Answer
Conditions $I$ and $II$ of the principle of mathematical induction both hold therefore
$2+4+6+...+2n=n(n+1)$ ifor all natural numbers $n$.
Refer to the step-by-step part below for the proof.
Work Step by Step
We are searching for the sum of even numbers.
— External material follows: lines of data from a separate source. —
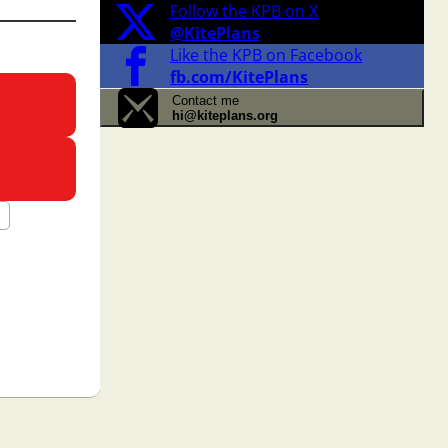
Follow the KPB on X
@KitePlans
Like the KPB on Facebook
fb.com/KitePlans
Contact me
hi@kiteplans.org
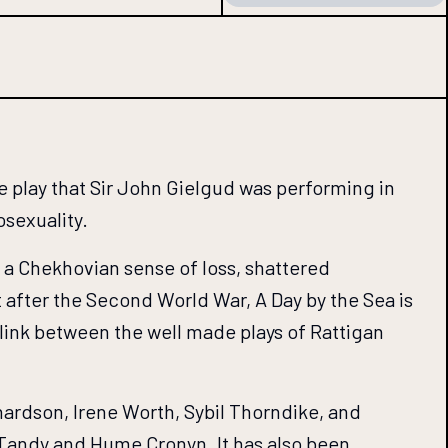
 play that Sir John Gielgud was performing in
osexuality.
s a Chekhovian sense of loss, shattered
t after the Second World War, A Day by the Sea is
 link between the well made plays of Rattigan
hardson, Irene Worth, Sybil Thorndike, and
Tandy and Hume Cronyn. It has also been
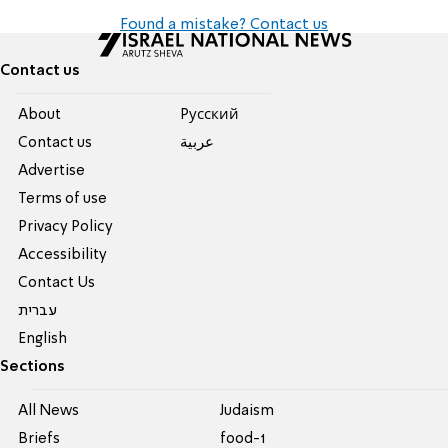
Found a mistake? Contact us
Contact us
About
Pусский
Contact us
عربية
Advertise
Terms of use
Privacy Policy
Accessibility
Contact Us
עברית
English
Sections
All News
Judaism
Briefs
food-1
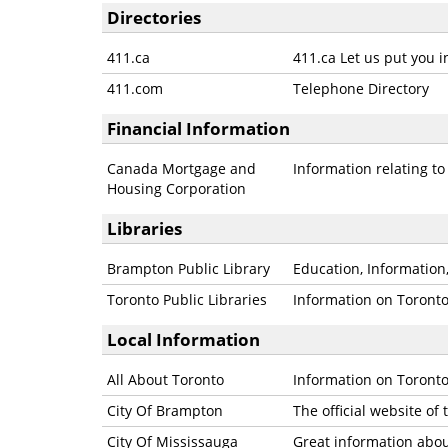
Directories
411.ca
411.ca Let us put you i
411.com
Telephone Directory
Financial Information
Canada Mortgage and
Information relating t
Housing Corporation
Libraries
Brampton Public Library
Education, Information,
Toronto Public Libraries
Information on Toronto 
Local Information
All About Toronto
Information on Toronto
City Of Brampton
The official website of
City Of Mississauga
Great information abou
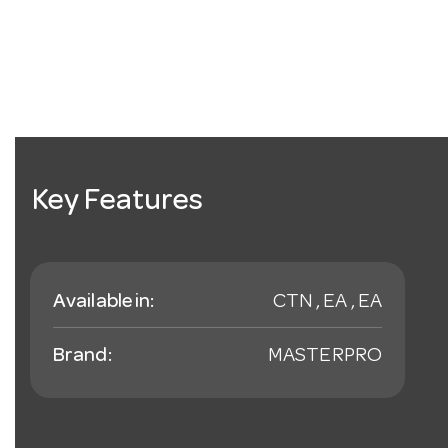
Key Features
Available in:
CTN , EA , EA
Brand:
MASTERPRO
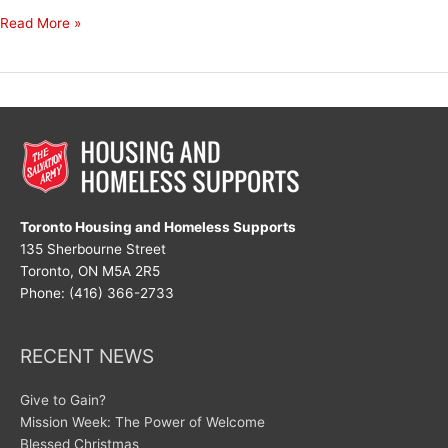
Happy
Read More »
New
Year!
Toronto Housing and Homeless Supports
135 Sherbourne Street
Toronto, ON M5A 2R5
Phone: (416) 366-2733
RECENT NEWS
Give to Gain?
Mission Week: The Power of Welcome
Blessed Christmas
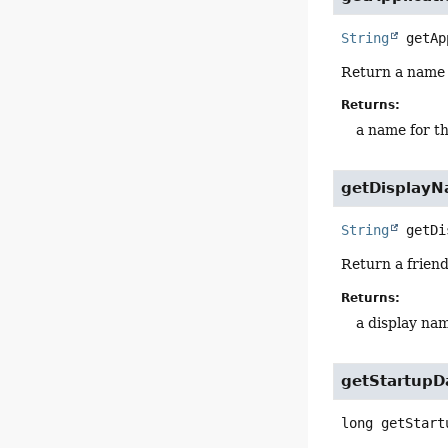
String
getAp
Return a name f
Returns:
a name for th
getDisplay
String
getDi
Return a friend
Returns:
a display nam
getStartupD
long
getStart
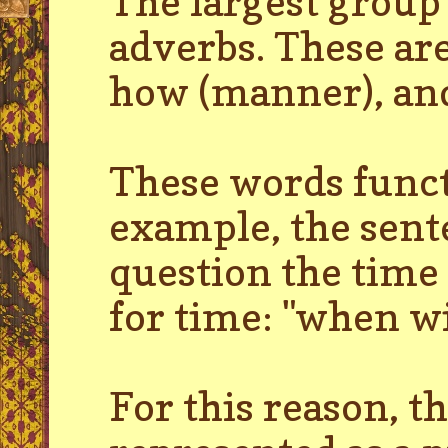
The largest group
adverbs. These are
how (manner), and
These words functi
example, the sente
question the time 
for time: "when wi
For this reason, t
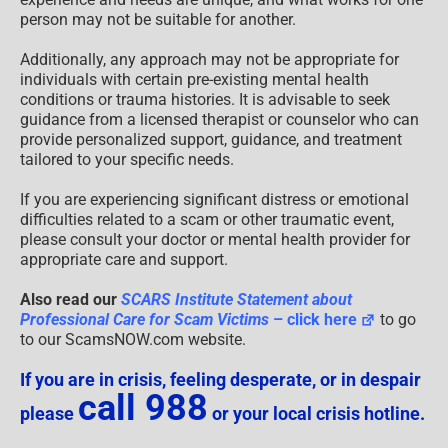
person may not be suitable for another.
Additionally, any approach may not be appropriate for
individuals with certain pre-existing mental health
conditions or trauma histories. It is advisable to seek
guidance from a licensed therapist or counselor who can
provide personalized support, guidance, and treatment
tailored to your specific needs.
If you are experiencing significant distress or emotional
difficulties related to a scam or other traumatic event,
please consult your doctor or mental health provider for
appropriate care and support.
Also read our
SCARS Institute Statement about
Professional Care for Scam Victims
– click here
to go
to our ScamsNOW.com website.
If you are in crisis, feeling desperate, or in despair
call 988
please
or your local crisis hotline.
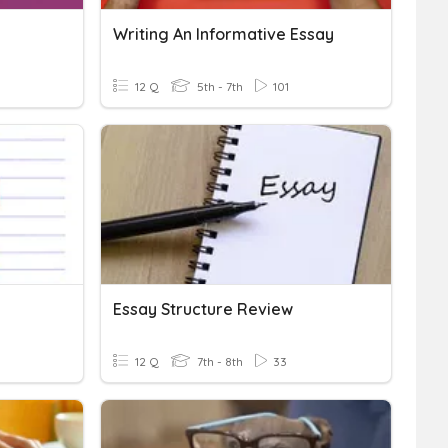
Writing An Informative Essay
12 Q
5th - 7th
101
Essay Structure Review
12 Q
7th - 8th
33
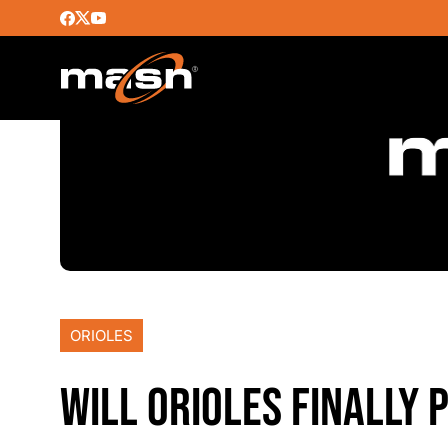
ORIOLES
WILL ORIOLES FINALLY 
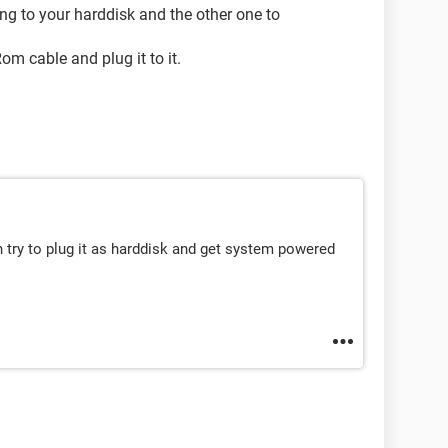
ng to your harddisk and the other one to
m cable and plug it to it.
n try to plug it as harddisk and get system powered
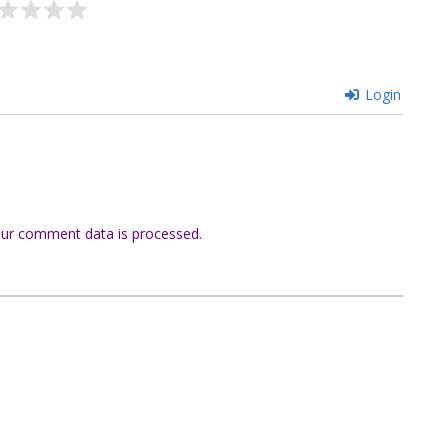
Login
ur comment data is processed.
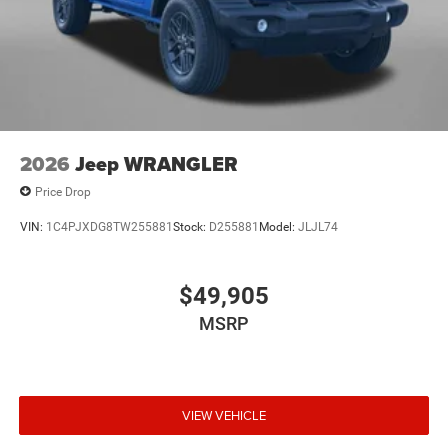
2026
Jeep WRANGLER
Price Drop
VIN:
1C4PJXDG8TW255881
Stock:
D255881
Model:
JLJL74
$49,905
MSRP
VIEW VEHICLE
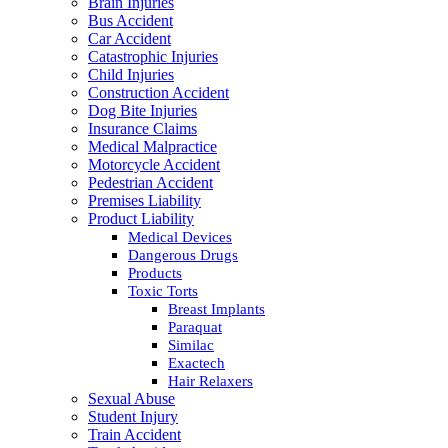
Brain Injuries
Bus Accident
Car Accident
Catastrophic Injuries
Child Injuries
Construction Accident
Dog Bite Injuries
Insurance Claims
Medical Malpractice
Motorcycle Accident
Pedestrian Accident
Premises Liability
Product Liability
Medical Devices
Dangerous Drugs
Products
Toxic Torts
Breast Implants
Paraquat
Similac
Exactech
Hair Relaxers
Sexual Abuse
Student Injury
Train Accident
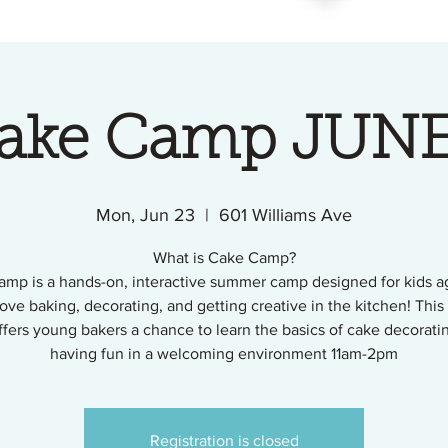
Cake Camp JUNE
Mon, Jun 23
  |  
601 Williams Ave
What is Cake Camp?
mp is a hands-on, interactive summer camp designed for kids a
ove baking, decorating, and getting creative in the kitchen! This
fers young bakers a chance to learn the basics of cake decorati
having fun in a welcoming environment 11am-2pm
Registration is closed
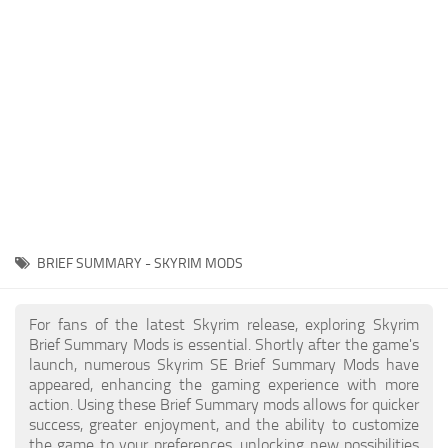
Creatures
Companions
Gameplay
Immersion
Magic
Models
NPC
BRIEF SUMMARY - SKYRIM MODS
Patches
Player Homes
For fans of the latest Skyrim release, exploring Skyrim
Brief Summary Mods is essential. Shortly after the game's
Adventures
launch, numerous Skyrim SE Brief Summary Mods have
appeared, enhancing the gaming experience with more
action. Using these Brief Summary mods allows for quicker
success, greater enjoyment, and the ability to customize
the game to your preferences, unlocking new possibilities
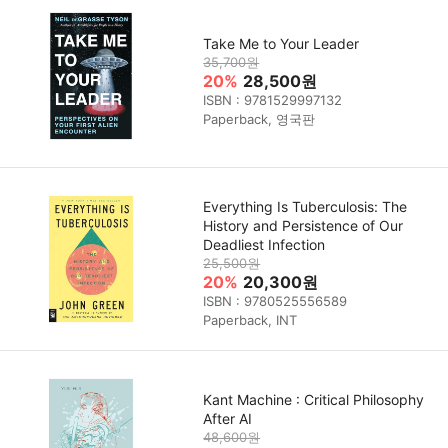
Take Me to Your Leader
35,700원
20%
28,500원
ISBN : 9781529997132
Paperback, 영국판
Everything Is Tuberculosis: The
History and Persistence of Our
Deadliest Infection
25,500원
20%
20,300원
ISBN : 9780525556589
Paperback, INT
Kant Machine : Critical Philosophy
After AI
48,600원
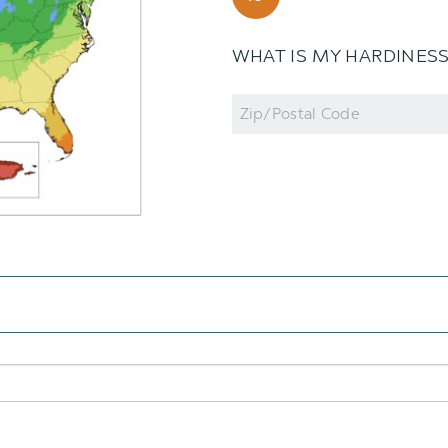
WHAT IS MY HARDINES
Zip
Code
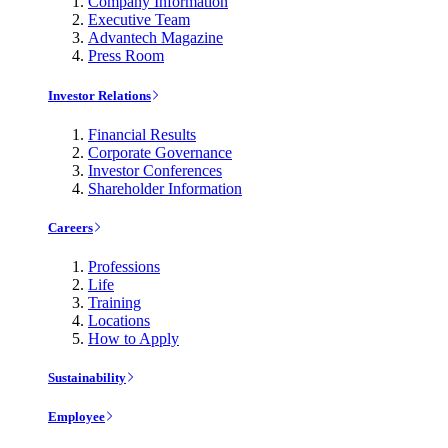
Company Information
Executive Team
Advantech Magazine
Press Room
Investor Relations
Financial Results
Corporate Governance
Investor Conferences
Shareholder Information
Careers
Professions
Life
Training
Locations
How to Apply
Sustainability
Employee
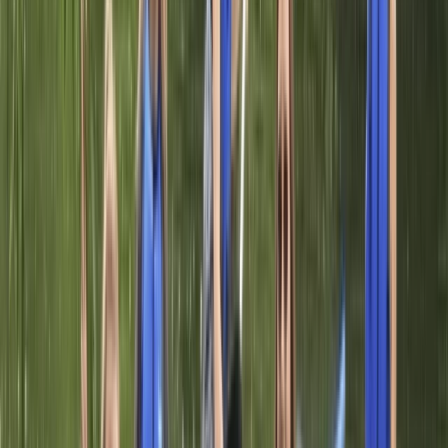
Paddleboarding (SUP)
Adult Paddleboarding Taster Session on the
River Leam
From
£
39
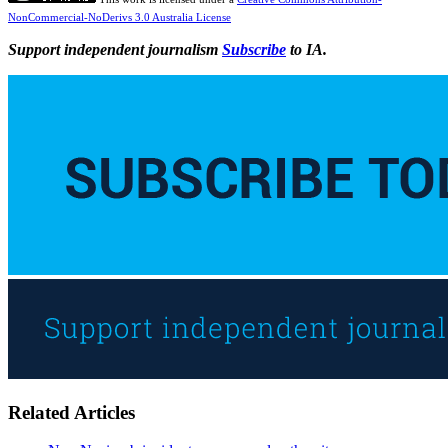
NonCommercial-NoDerivs 3.0 Australia License
Support independent journalism
Subscribe
to IA.
Related Articles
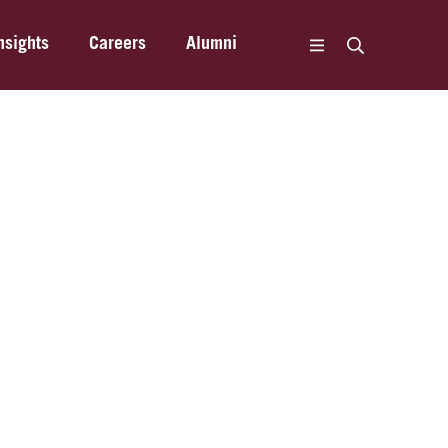
nsights
Careers
Alumni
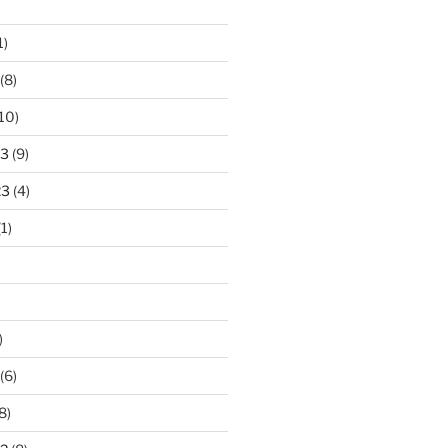
1)
(8)
10)
23
(9)
23
(4)
1)
)
(6)
8)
For $n=1$, the given statement true, as
$2=1(1+1)$
Thus, $\bf{\text{Condition I}}$ holds.
Let us assume that the given satement is true for some natural number $k$, that is,
$$2+4+6+...+2k=k(k+1)$$
We need to show that the given statement holds for $k+1$, which is
$$2+4+6+...+2k + 2(k+1)=(k+1)[(k+1)+1]=(k+1)(k+2)$$
Using $2+4+6+...+2k=k(k+1)$, we have
\begin{align*}
2+4+6+...+2k + 2(k+1)&=(k+1)(k+2)\\
\left(2+4+6+...+2k\right) + 2(k+1)&=(k+1)(k+2)\\
k(k+1)+2(k+1)&=(k+1)(k+2)\\
(k+1)(k+2)&=(k+1)(k+2) &\text{(factored out (k+1) on the left side)}
\end{align*}
$\bf{\text{Condition II }}$ holds.
Thus, the given statement is true for all natural numbers $n$.